Airbus is the process of boosting its A320 family production rate of 63 aircraft per month in 2021 and said its Tianjin A320 final assembly line (FAL Asia) remained on track to ramp up its production to six aircraft per month by the end of 2019.
This is 50 percent more than the facility’s original design expectations
“A350 XWB capabilities will be extended into the Airbus Tianjin wide-body Completion and Delivery Centre (C&DC) from the second half of 2020,’’ it said.
“The C&DC is scheduled to deliver its first A350 aircraft by 2021 from Tianjin.”
While China is no doubt happy to flaunt its relationships with Europe in the current US trade war, Tianjin is no Johnny-come-lately.
The A320 family final assembly line has been operating since 2008 and has delivered 450 aircraft to Chinese and Asian customers.
The Tianjin CD&C, the first Airbus widebody center outside Europe, was inaugurated in 2017.
It has concentrated on A330 completion activities such as cabin installation, aircraft painting and production flight tests, as well as customer acceptance and aircraft delivery.

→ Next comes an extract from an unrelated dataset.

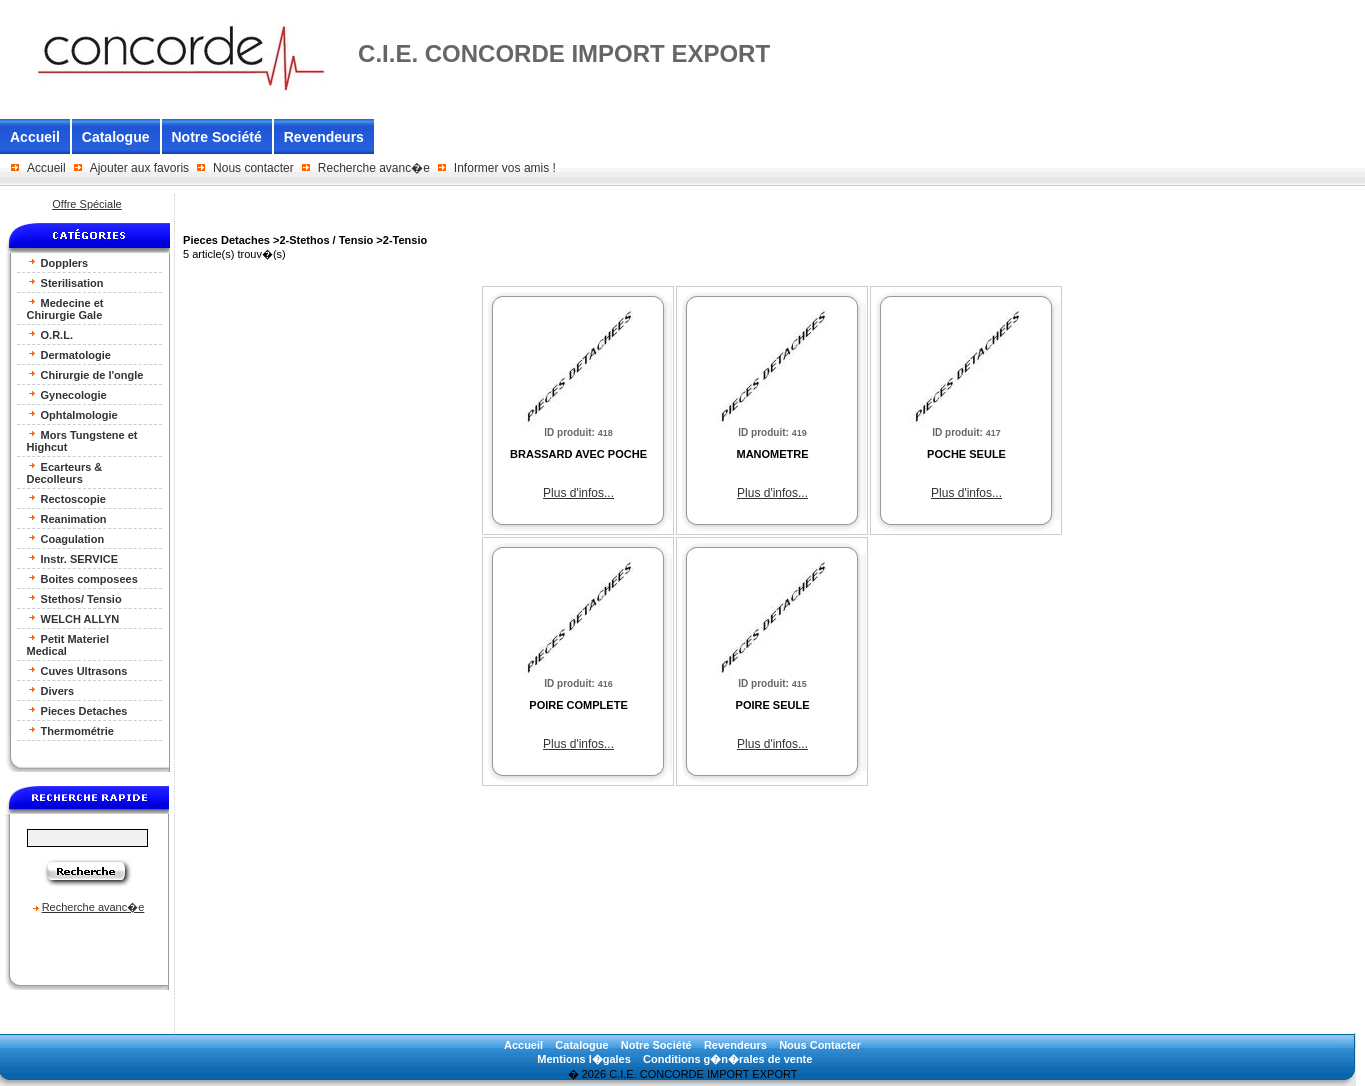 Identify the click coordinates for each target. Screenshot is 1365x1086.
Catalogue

“We attach great importance to our long-term strategic partnership with China and its aviation industry,” Faury said in the announcement. “Airbus is committed to serving this growth sector with the diverse portfolio it has to offer and we are committed to working with our Chinese partners to shape the future of the industry.”
As Airbus points out, China’s domestic market is set to become the world’s biggest and international traffic to and from the populous nation has nearly doubled over the last 10 years.
The Airbus Global Market Forecast predicts China will need about 7,560 new aircraft over the next 20 years.